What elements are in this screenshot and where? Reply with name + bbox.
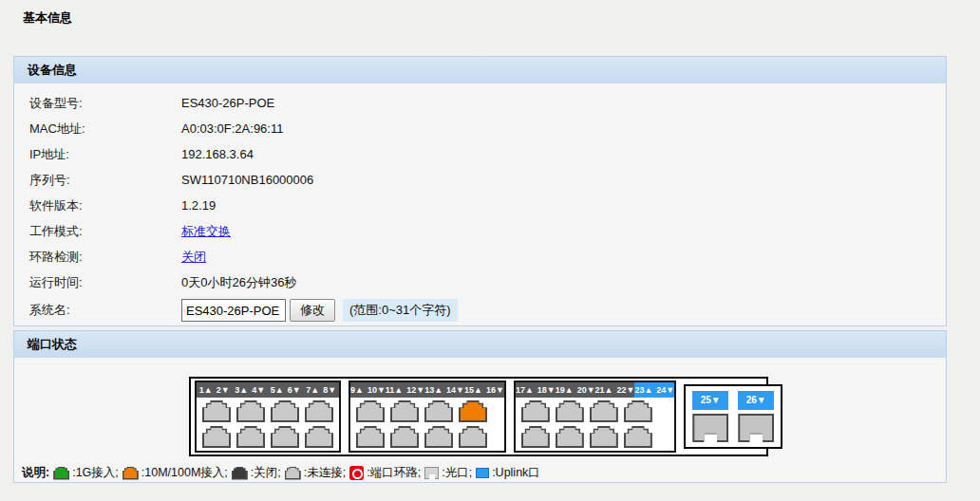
port-2[interactable] <box>202 426 231 448</box>
port-4[interactable] <box>236 426 265 448</box>
legend-item-label: :1G接入; <box>72 465 119 481</box>
port-23[interactable] <box>624 400 652 422</box>
port-number-label: 21▲ <box>595 385 613 395</box>
port-number-label: 15▲ <box>464 385 482 395</box>
sfp-port-26[interactable] <box>738 414 774 442</box>
port-number-label: 23▲ <box>634 385 652 395</box>
port-connector-icon <box>461 402 485 420</box>
modify-button[interactable]: 修改 <box>290 299 335 322</box>
port-5[interactable] <box>271 400 299 422</box>
rj45-legend-icon <box>122 467 139 480</box>
port-connector-icon <box>204 402 229 420</box>
port-group-header: 1▲2▼3▲4▼5▲6▼7▲8▼ <box>197 382 339 398</box>
port-8[interactable] <box>305 426 333 448</box>
port-number-label: 20▼ <box>577 385 595 395</box>
device-info-body: 设备型号: ES430-26P-POE MAC地址: A0:03:0F:2A:9… <box>14 84 946 325</box>
port-3[interactable] <box>236 400 265 422</box>
ip-address-row: IP地址: 192.168.3.64 <box>14 141 946 167</box>
port-pair-label: 7▲8▼ <box>304 382 340 398</box>
port-connector-icon <box>626 402 650 420</box>
port-number-label: 14▼ <box>446 385 464 395</box>
sfp-port-label-26[interactable]: 26▼ <box>738 391 774 410</box>
serial-number-row: 序列号: SW110710NB16000006 <box>14 167 946 193</box>
legend-item-label: :端口环路; <box>367 465 421 481</box>
page-title: 基本信息 <box>23 9 72 27</box>
port-pair-label: 1▲2▼ <box>197 382 233 398</box>
device-model-value: ES430-26P-POE <box>181 96 274 110</box>
port-connector-icon <box>557 402 582 420</box>
port-6[interactable] <box>271 426 299 448</box>
sfp-port-25[interactable] <box>692 414 728 442</box>
port-pair-label: 17▲18▼ <box>516 382 556 398</box>
device-model-label: 设备型号: <box>29 95 181 112</box>
legend-item: :未连接; <box>285 465 346 481</box>
work-mode-row: 工作模式: 标准交换 <box>14 218 946 244</box>
sfp-port-column: 25▼ <box>692 391 728 442</box>
port-connector-icon <box>273 402 297 420</box>
port-12[interactable] <box>390 426 419 448</box>
port-connector-icon <box>358 402 383 420</box>
port-connector-icon <box>523 428 548 446</box>
sfp-port-box: 25▼26▼ <box>684 384 782 449</box>
port-pair-label: 15▲16▼ <box>464 382 504 398</box>
port-number-label: 13▲ <box>424 385 443 395</box>
port-19[interactable] <box>556 400 584 422</box>
sfp-port-label-25[interactable]: 25▼ <box>692 391 728 410</box>
ip-address-label: IP地址: <box>29 146 181 163</box>
mac-address-label: MAC地址: <box>29 121 181 138</box>
port-pair-label: 3▲4▼ <box>233 382 269 398</box>
system-name-range-hint: (范围:0~31个字符) <box>343 299 458 322</box>
serial-number-label: 序列号: <box>29 172 181 189</box>
port-16[interactable] <box>459 426 487 448</box>
uptime-label: 运行时间: <box>29 274 181 291</box>
port-20[interactable] <box>556 426 584 448</box>
port-status-panel-header: 端口状态 <box>14 331 946 358</box>
port-9[interactable] <box>356 400 385 422</box>
port-1[interactable] <box>202 400 231 422</box>
port-17[interactable] <box>521 400 550 422</box>
legend-item: :1G接入; <box>53 465 119 481</box>
port-number-label: 12▼ <box>406 385 424 395</box>
port-pair-label: 11▲12▼ <box>386 382 424 398</box>
port-number-label: 16▼ <box>486 385 504 395</box>
work-mode-link[interactable]: 标准交换 <box>181 223 231 240</box>
uplink-legend-icon <box>476 468 489 478</box>
loop-legend-icon <box>349 466 364 480</box>
port-22[interactable] <box>590 426 618 448</box>
port-13[interactable] <box>424 400 453 422</box>
basic-info-page: 基本信息 设备信息 设备型号: ES430-26P-POE MAC地址: A0:… <box>0 0 980 501</box>
port-15[interactable] <box>459 400 487 422</box>
port-14[interactable] <box>424 426 453 448</box>
port-connector-icon <box>307 402 331 420</box>
port-connector-icon <box>238 428 263 446</box>
port-connector-icon <box>238 402 263 420</box>
port-pair-label: 9▲10▼ <box>350 382 386 398</box>
legend-item-label: :未连接; <box>304 465 346 481</box>
port-7[interactable] <box>305 400 333 422</box>
port-number-label: 11▲ <box>386 385 403 395</box>
port-legend: 说明: :1G接入;:10M/100M接入;:关闭;:未连接;:端口环路;:光口… <box>22 465 946 481</box>
loop-detect-row: 环路检测: 关闭 <box>14 244 946 269</box>
port-connector-icon <box>307 428 331 446</box>
loop-detect-link[interactable]: 关闭 <box>181 249 206 266</box>
port-number-label: 6▼ <box>288 385 301 395</box>
port-10[interactable] <box>356 426 385 448</box>
port-21[interactable] <box>590 400 618 422</box>
port-24[interactable] <box>624 426 652 448</box>
system-name-input[interactable] <box>181 299 286 322</box>
port-number-label: 5▲ <box>271 385 284 395</box>
device-model-row: 设备型号: ES430-26P-POE <box>14 90 946 116</box>
legend-item-label: :Uplink口 <box>492 465 540 481</box>
port-11[interactable] <box>390 400 419 422</box>
port-group-2: 9▲10▼11▲12▼13▲14▼15▲16▼ <box>349 380 506 453</box>
port-group-1: 1▲2▼3▲4▼5▲6▼7▲8▼ <box>195 380 341 453</box>
port-18[interactable] <box>521 426 550 448</box>
port-number-label: 18▼ <box>537 385 556 395</box>
port-number-label: 22▼ <box>616 385 634 395</box>
uplink-port-pair-label: 23▲24▼ <box>634 382 674 398</box>
port-group-3: 17▲18▼19▲20▼21▲22▼23▲24▼ <box>514 380 676 453</box>
port-group-header: 17▲18▼19▲20▼21▲22▼23▲24▼ <box>516 382 674 398</box>
ports-grid <box>197 398 339 451</box>
port-number-label: 9▲ <box>350 385 364 395</box>
port-number-label: 2▼ <box>217 385 230 395</box>
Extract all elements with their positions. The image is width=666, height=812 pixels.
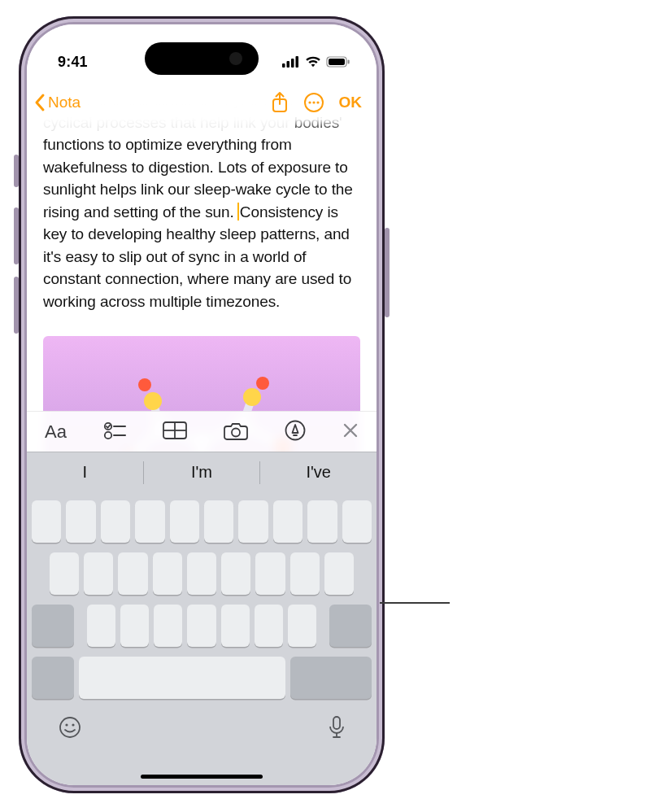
- side-button-volume-down: [14, 277, 19, 334]
- key[interactable]: [307, 500, 337, 543]
- table-icon: [163, 421, 187, 439]
- svg-rect-3: [296, 56, 299, 68]
- key[interactable]: [187, 552, 216, 595]
- svg-point-35: [285, 421, 304, 439]
- key[interactable]: [290, 552, 320, 595]
- checklist-button[interactable]: [103, 421, 126, 443]
- done-button[interactable]: OK: [339, 94, 363, 111]
- key[interactable]: [221, 605, 250, 647]
- keyboard[interactable]: [27, 492, 377, 785]
- side-button-volume-up: [14, 207, 19, 264]
- key[interactable]: [288, 605, 316, 647]
- key[interactable]: [204, 500, 233, 543]
- svg-rect-6: [348, 60, 350, 64]
- key[interactable]: [255, 552, 285, 595]
- svg-point-23: [256, 377, 269, 390]
- notes-toolbar: Aa: [27, 411, 377, 452]
- key[interactable]: [135, 500, 164, 543]
- chevron-left-icon: [33, 93, 46, 112]
- key[interactable]: [120, 605, 149, 647]
- text-cursor: [237, 203, 239, 220]
- svg-rect-1: [287, 61, 290, 68]
- nav-bar: Nota OK: [27, 81, 377, 124]
- key[interactable]: [154, 605, 182, 647]
- key[interactable]: [87, 605, 115, 647]
- table-button[interactable]: [163, 421, 187, 443]
- delete-key[interactable]: [329, 605, 372, 647]
- svg-point-28: [105, 431, 111, 438]
- svg-point-9: [308, 101, 311, 103]
- status-time: 9:41: [58, 54, 88, 71]
- key[interactable]: [84, 552, 113, 595]
- key[interactable]: [342, 500, 372, 543]
- svg-point-10: [312, 101, 315, 103]
- svg-point-19: [243, 388, 261, 406]
- callout-line: [380, 602, 450, 604]
- key[interactable]: [324, 552, 354, 595]
- status-icons: [282, 56, 350, 68]
- share-icon: [271, 91, 289, 114]
- key[interactable]: [273, 500, 303, 543]
- suggestion-3[interactable]: I've: [260, 453, 377, 491]
- emoji-icon: [58, 715, 82, 740]
- more-button[interactable]: [303, 92, 324, 113]
- key[interactable]: [221, 552, 250, 595]
- key[interactable]: [66, 500, 95, 543]
- emoji-button[interactable]: [58, 715, 82, 743]
- svg-point-38: [72, 723, 74, 726]
- svg-point-22: [138, 378, 151, 391]
- ellipsis-circle-icon: [303, 92, 324, 113]
- cellular-icon: [282, 56, 300, 68]
- side-button-power: [385, 228, 390, 317]
- side-button-silence: [14, 155, 19, 187]
- svg-rect-5: [329, 59, 345, 65]
- wifi-icon: [305, 56, 321, 68]
- svg-point-36: [60, 718, 80, 737]
- camera-icon: [224, 421, 248, 440]
- key[interactable]: [187, 605, 215, 647]
- suggestion-2[interactable]: I'm: [144, 453, 260, 491]
- back-label: Nota: [48, 94, 81, 111]
- dictation-button[interactable]: [328, 715, 346, 743]
- close-toolbar-button[interactable]: [342, 422, 359, 442]
- key[interactable]: [238, 500, 268, 543]
- key[interactable]: [153, 552, 182, 595]
- share-button[interactable]: [271, 91, 289, 114]
- svg-rect-39: [333, 717, 340, 729]
- mic-icon: [328, 715, 346, 740]
- space-key[interactable]: [79, 657, 285, 699]
- markup-icon: [285, 420, 306, 441]
- battery-icon: [326, 56, 350, 68]
- key[interactable]: [118, 552, 147, 595]
- key[interactable]: [255, 605, 283, 647]
- back-button[interactable]: Nota: [33, 93, 81, 112]
- key[interactable]: [170, 500, 199, 543]
- svg-point-18: [144, 392, 162, 410]
- shift-key[interactable]: [32, 605, 74, 647]
- svg-rect-0: [282, 63, 285, 68]
- svg-rect-2: [291, 59, 294, 68]
- key[interactable]: [50, 552, 79, 595]
- suggestion-bar: I I'm I've: [27, 452, 377, 492]
- svg-point-34: [232, 428, 240, 436]
- key[interactable]: [101, 500, 130, 543]
- return-key[interactable]: [290, 657, 372, 699]
- close-icon: [342, 422, 359, 439]
- svg-point-37: [65, 723, 67, 726]
- checklist-icon: [103, 421, 126, 440]
- svg-point-11: [316, 101, 319, 103]
- home-indicator[interactable]: [141, 775, 263, 779]
- suggestion-1[interactable]: I: [27, 453, 143, 491]
- dynamic-island: [145, 42, 259, 75]
- camera-button[interactable]: [224, 421, 248, 443]
- markup-button[interactable]: [285, 420, 306, 444]
- screen: 9:41: [27, 24, 377, 785]
- numbers-key[interactable]: [32, 657, 74, 699]
- key[interactable]: [32, 500, 61, 543]
- format-button[interactable]: Aa: [45, 421, 67, 443]
- iphone-frame: 9:41: [19, 16, 385, 793]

* * * *

• [Task objective]: Which lines of the data contain the string "item"? Copy each one.

• [Response box]:
legend-item-label: :1G接入; <box>72 465 119 481</box>
legend-item-label: :端口环路; <box>367 465 421 481</box>
legend-item: :未连接; <box>285 465 346 481</box>
legend-item: :1G接入; <box>53 465 119 481</box>
legend-item-label: :未连接; <box>304 465 346 481</box>
legend-item-label: :Uplink口 <box>492 465 540 481</box>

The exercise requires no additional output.